After five months they let the Hit King out of prison and move him to a halfway house in Cincinnati. He isn't exactly free yet, but at least he can roam around. His life is almost his own again. Practically the first thing he does, he gets on the telephone and calls his son and tells him he's dying for a Big Mac and fries.
"All right," replies the son. "No problem, Dad."
They agree to meet at a sports mall in town. It's an amusement park of sorts with, among other things, batting cages where you pay to challenge machines that fire baseballs. The Hit King and his son embrace when they see each other. The boy can feel something drubbing hugely in his throat, keeping time with his heart. When the Hit King finishes eating, they walk to one of the batting cages. It's way in back: the one that throws 80-mph fastballs, the highest speed offered by any of the machines. "Turn that damn thing on, Jay," the Hit King barks to the fellow who runs the place.
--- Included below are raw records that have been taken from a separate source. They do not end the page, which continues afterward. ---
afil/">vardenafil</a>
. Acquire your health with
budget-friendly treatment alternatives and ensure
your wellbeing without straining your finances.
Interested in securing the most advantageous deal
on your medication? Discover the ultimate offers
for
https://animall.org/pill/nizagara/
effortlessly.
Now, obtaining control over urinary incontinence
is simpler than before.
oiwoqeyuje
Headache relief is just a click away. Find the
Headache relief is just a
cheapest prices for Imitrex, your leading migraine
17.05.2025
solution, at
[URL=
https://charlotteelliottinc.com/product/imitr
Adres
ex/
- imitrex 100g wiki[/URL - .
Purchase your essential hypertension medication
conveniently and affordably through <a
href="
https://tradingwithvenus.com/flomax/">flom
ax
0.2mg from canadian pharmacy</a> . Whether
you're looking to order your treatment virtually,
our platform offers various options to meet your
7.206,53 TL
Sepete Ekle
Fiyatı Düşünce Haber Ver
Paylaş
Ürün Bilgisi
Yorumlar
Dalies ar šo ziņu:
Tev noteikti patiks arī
Who can guess how long it's been since he stood in a batter's box and took a swing? Years, the boy would estimate.
The Hit King gets a bat and goes to stand at the plate. He looks the way he did in the old days, before the world came to know him as a gambler and a tax cheat. He again could be baseball's greatest star, its most prolific hitter, the workingman's hero, adored for how he scrapped and hustled. He crouches over, with his feet set shoulder length apart, the bat held steady, his thick, blunt hands gripping the handle, a gaze of bitter defiance on his face.
The machine hums and spits a hard one. The Hit King steps forward, and the bat whips around and lets go a crack, and the ball flies on a bead and clanks noisily against the contraption from which it sprang. A clutch of people witness the demonstration, and none of them doubt that the studbolt in the cage is Pete Rose.
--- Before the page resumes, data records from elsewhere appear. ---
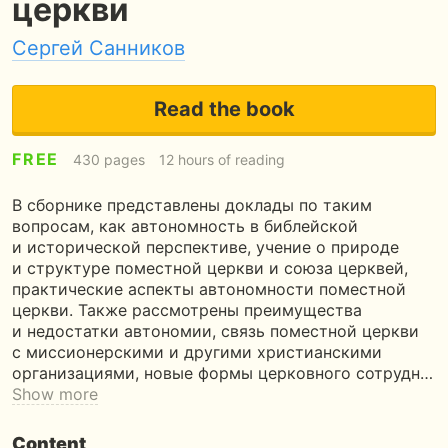
церкви
Сергей Санников
Read the book
FREE
430 pages
12 hours of reading
В сборнике представлены доклады по таким
вопросам, как автономность в библейской
и исторической перспективе, учение о природе
и структуре поместной церкви и союза церквей,
практические аспекты автономности поместной
церкви. Также рассмотрены преимущества
и недостатки автономии, связь поместной церкви
с миссионерскими и другими христианскими
организациями, новые формы церковного сотрудн…
Show more
Content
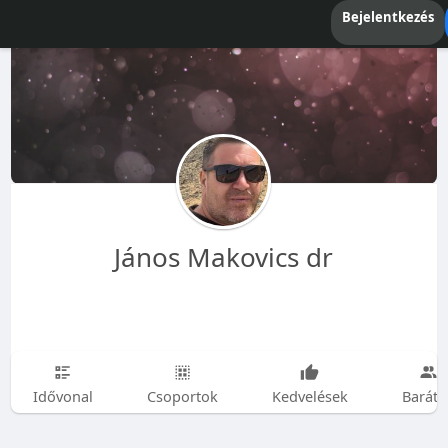
Bejelentkezés
János Makovics dr
Idővonal
Csoportok
Kedvelések
Baráto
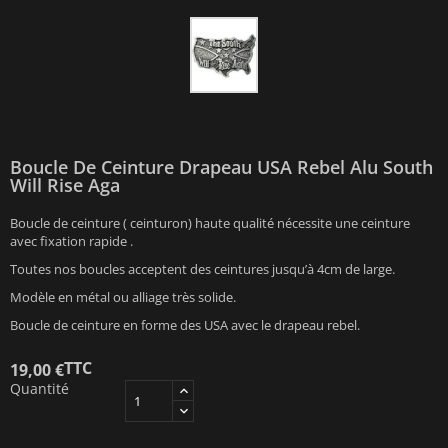
Boucle De Ceinture Drapeau USA Rebel Alu South
Will Rise Aga
Boucle de ceinture ( ceinturon) haute qualité nécessite une ceinture
avec fixation rapide .
Toutes nos boucles acceptent des ceintures jusqu’à 4cm de large.
Modèle en métal ou alliage très solide.
Boucle de ceinture en forme des USA avec le drapeau rebel.
TTC
19,00 €
Quantité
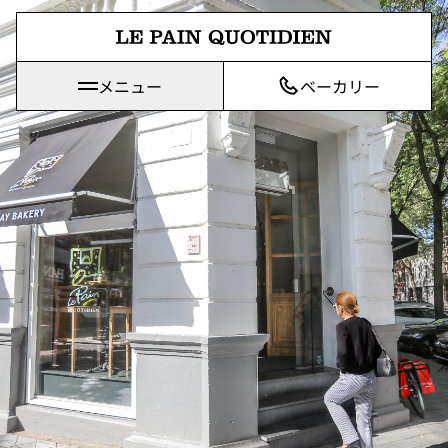
メインコンテンツに直接移動
メニュー
ベーカリー
Le Pain Quotidienは「毎日のパン」を意味します。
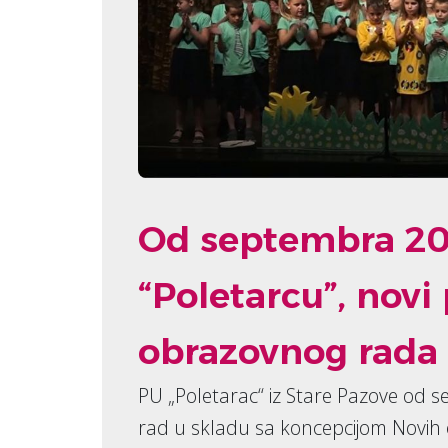
Od septembra 202
“Poletarcu”, novi
obrazovnog rada
PU „Poletarac“ iz Stare Pazove od 
rad u skladu sa koncepcijom Novih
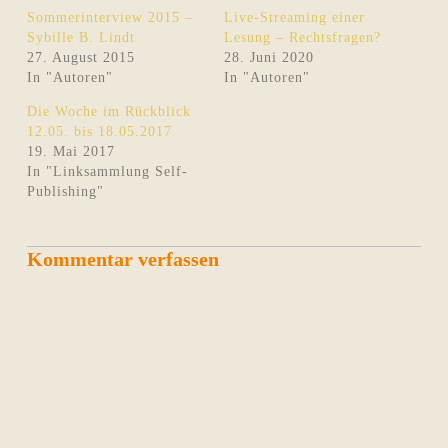
Sommerinterview 2015 –
Live-Streaming einer
Sybille B. Lindt
Lesung – Rechtsfragen?
27. August 2015
28. Juni 2020
In "Autoren"
In "Autoren"
Die Woche im Rückblick
12.05. bis 18.05.2017
19. Mai 2017
In "Linksammlung Self-
Publishing"
Kommentar verfassen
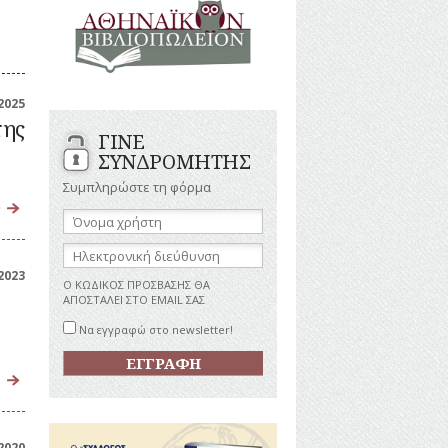
ΑΝΔΡΕΣ
ΙΓΡΑΦΕΣ
ΕΛΛΗΝΙΚΕΣ
ΠΡΟΣΩΠΙΚΟΤΗΤΕΣ
ΤΑΣΤΗΜΑΤΑ
ΕΠΙΧΕΙΡΗΜΑΤΙΕΣ
ΕΥΕΡΓΕΤΕΣ
ΥΤΙΛΙΑ
2025
ΗΘΟΠΟΙΟΙ
της
ΓΙΝΕ
ΚΑΛΛΙΤΕΧΝΕΣ
ΚΟΝΟΜΙΚΗ
ΣΥΝΔΡΟΜΗΤΗΣ
ΩΗ
ΞΕΝΕΣ
ΠΡΟΣΩΠΙΚΟΤΗΤΕΣ
Συμπληρώστε τη φόρμα
ΥΡΙΣΜΟΣ
ο
ΠΑΡΑΓΟΝΤΕΣ
Όνομα
ΑΘΛΗΤΙΣΜΟΥ
χρήστη:
ΠΕΡΙΗΓΗΤΕΣ
ΑΠΕΖΕΣ
Ηλεκτρονική
διεύθυνση:
ΠΟΛΙΤΙΚΟΙ
2023
Ο ΚΩΔΙΚΟΣ ΠΡΟΣΒΑΣΗΣ ΘΑ
ΣΥΓΓΡΑΦΕΙΣ
ΑΠΟΣΤΑΛΕΙ ΣΤΟ EMAIL ΣΑΣ
–
ΠΟΙΗΤΕΣ
Να εγγραφώ στο newsletter!
ΦΙΛΕΛΛΗΝΕΣ
2020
"He could get a hit off God," the boy mutters to himself. "God could be on the mound, and he'd still get a hit."
The Hit King looks up to the heavens with as much curiosity as contempt, then over at the boy, Pete Rose Jr., whose flesh has suddenly gone cold with chills. "Gentlemen, some things never change," the Hit King announces in a voice way louder than usual.
He lets the bat fall to the ground and strides out of the cage, the boy closely following.
Well, maybe he really wasn't a boy. After all, Pete Rose Jr. was 21 then, in 1991, and a professional ballplayer himself, though one banging around minor league towns such as Erie and Frederick, South Bend and Kinston. Maybe it's the Junior that brings to mind a child, less than equal to the Senior who sired him.